Participating in a charitable cause can be a satisfying way to connect with your community and demonstrate your personal values while contributing to important social causes. Charitable work can provide an opportunity for you to put your skills or funds to good use and has the added benefit of allowing you to meet people who share your interests.

The question is: Which causes should you support, and how? The following tips should help you make your decision:

> Align your cause with your interests
By choosing a philanthropic venture that is important to you, you are more likely to sustain your interest and commitment to the cause, says Shauna Trainor, marketing manager with the Covenant Group in Toronto.

Think about an issue or organization that is important to you or has helped you in some way.

For example, if your young child has benefitted from the services of a local hospital, you might show your appreciation by helping to organize fundraising activities or donating your time in other ways. If you happen to serve families with young children in your practice, this activity might help deepen your relationships with those clients by demonstrating that mutual interest.

> Find a way to donate your skills
If you are a relatively new financial advisor and are just starting to develop your business, you probably lack the funds to make a significant financial donation. Offering your talent and time is a good way to get involved, Trainor says.

Whether you are a rookie or a veteran advisor, you excel at managing money and planning others’ financial futures. These are talents that would be welcomed by many charitable organizations.

You can volunteer to be treasurer for a local charity or offer to provide presentations to the members of non-profit organizations. For example, you might offer to talk to a youth club about saving for post-secondary education.

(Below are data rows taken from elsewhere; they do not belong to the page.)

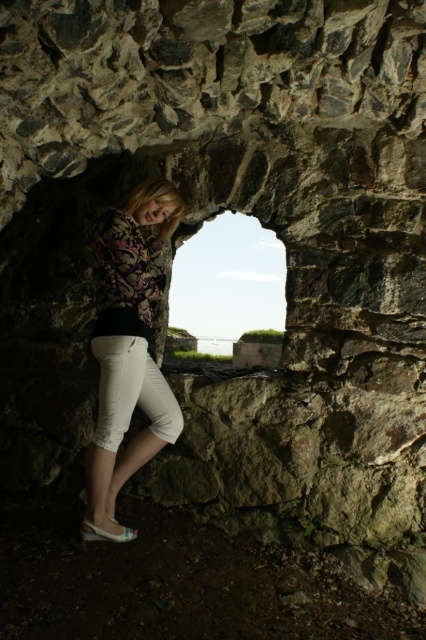 Question: Which of the following is the closest to the observer?

Choices:
 (A) white cotton pants at lower left
 (B) transparent glass window at center

Answer: (A)

Question: Can you confirm if transparent glass window at center is wider than white cotton pants at lower left?

Choices:
 (A) no
 (B) yes

Answer: (B)

Question: Which of these objects is positioned farthest from the white cotton pants at lower left?

Choices:
 (A) matte floral blouse at center
 (B) transparent glass window at center

Answer: (B)

Question: Which point is closer to the camera?

Choices:
 (A) (169, 436)
 (B) (95, 500)
 (C) (270, 337)

Answer: (B)

Question: Can you confirm if matte floral blouse at center is positioned to the left of transparent glass window at center?

Choices:
 (A) no
 (B) yes

Answer: (B)

Question: Where is matte floral blouse at center located in relation to transparent glass window at center in the image?

Choices:
 (A) left
 (B) right

Answer: (A) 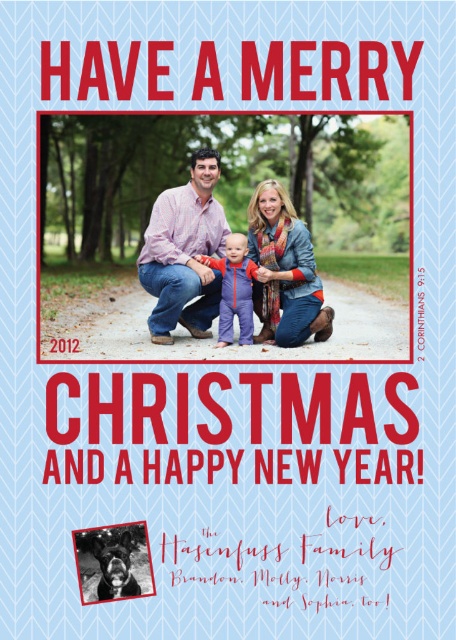 Does denim jacket at center have a lesser width compared to purple fleece jumpsuit at center?

Incorrect, denim jacket at center's width is not less than purple fleece jumpsuit at center's.

Between denim jacket at center and purple fleece jumpsuit at center, which one is positioned higher?

denim jacket at center is higher up.

Who is more distant from viewer, (197, 330) or (232, 323)?

The point (197, 330) is behind.

Where is `denim jacket at center`? denim jacket at center is located at coordinates (185, 252).

Which is behind, point (218, 154) or point (150, 316)?

Point (150, 316)

Is point (202, 298) positioned in front of point (218, 224)?

No.

Locate an element on the screen. The height and width of the screenshot is (640, 456). denim jacket at center is located at coordinates (185, 252).

Does matte pink shirt at center have a lesser height compared to purple fleece jumpsuit at center?

Incorrect, matte pink shirt at center's height does not fall short of purple fleece jumpsuit at center's.

Is point (181, 253) positioned in front of point (218, 262)?

That is True.

Who is more forward, (177, 305) or (250, 310)?

Point (177, 305)

Where is `matte pink shirt at center`? Image resolution: width=456 pixels, height=640 pixels. matte pink shirt at center is located at coordinates (185, 252).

> Be realistic about what you can offer
“Don’t commit to [donating your skills] unless you’re prepared for the time and commitment it’s going to take,” Trainor says.

Ask the charitable organizations how much time and what level of commitment they will expect from you. Be clear about whether that responsibility can fit into your schedule, and make sure the organization understands the extent of your offer in terms of time and services. It is better to ensure both sides understand each other than to have to drop out after a few weeks.

If you find you are unable to sustain long-term involvement in a community organization, find a more flexible way of donating your time, such as participating in a sorting day at the food bank or joining a walkathon for your chosen charity.